Task statement:
For the word "einem", search the records and show each line in which it occurs.

(Data records)
━━━━

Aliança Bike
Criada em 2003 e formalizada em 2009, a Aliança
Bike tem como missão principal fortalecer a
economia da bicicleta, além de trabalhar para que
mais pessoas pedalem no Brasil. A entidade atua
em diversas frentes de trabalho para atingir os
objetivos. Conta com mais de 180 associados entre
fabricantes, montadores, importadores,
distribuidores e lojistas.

━━━━

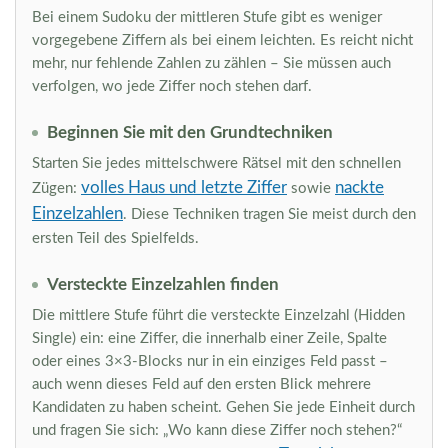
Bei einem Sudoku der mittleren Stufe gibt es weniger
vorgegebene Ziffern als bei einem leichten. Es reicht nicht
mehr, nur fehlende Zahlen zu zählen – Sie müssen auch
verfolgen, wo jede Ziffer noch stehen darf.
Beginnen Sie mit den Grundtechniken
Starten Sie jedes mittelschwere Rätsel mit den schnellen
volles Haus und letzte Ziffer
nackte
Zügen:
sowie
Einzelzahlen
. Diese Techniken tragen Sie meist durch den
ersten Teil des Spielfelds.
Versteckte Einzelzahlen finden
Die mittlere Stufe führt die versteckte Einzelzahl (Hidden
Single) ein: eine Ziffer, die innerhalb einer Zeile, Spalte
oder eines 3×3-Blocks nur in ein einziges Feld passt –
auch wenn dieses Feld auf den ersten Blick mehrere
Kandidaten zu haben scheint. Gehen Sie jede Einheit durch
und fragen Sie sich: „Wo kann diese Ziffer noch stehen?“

━━━━

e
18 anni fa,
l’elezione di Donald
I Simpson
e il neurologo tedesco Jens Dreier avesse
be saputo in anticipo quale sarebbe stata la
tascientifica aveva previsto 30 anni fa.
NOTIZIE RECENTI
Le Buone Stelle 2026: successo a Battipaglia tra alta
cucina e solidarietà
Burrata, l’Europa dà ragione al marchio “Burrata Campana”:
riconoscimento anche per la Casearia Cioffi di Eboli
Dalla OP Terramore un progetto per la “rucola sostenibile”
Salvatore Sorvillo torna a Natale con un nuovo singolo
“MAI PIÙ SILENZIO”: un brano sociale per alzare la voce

━━━━

Your solution:
Bei einem Sudoku der mittleren Stufe gibt es weniger
vorgegebene Ziffern als bei einem leichten. Es reicht nicht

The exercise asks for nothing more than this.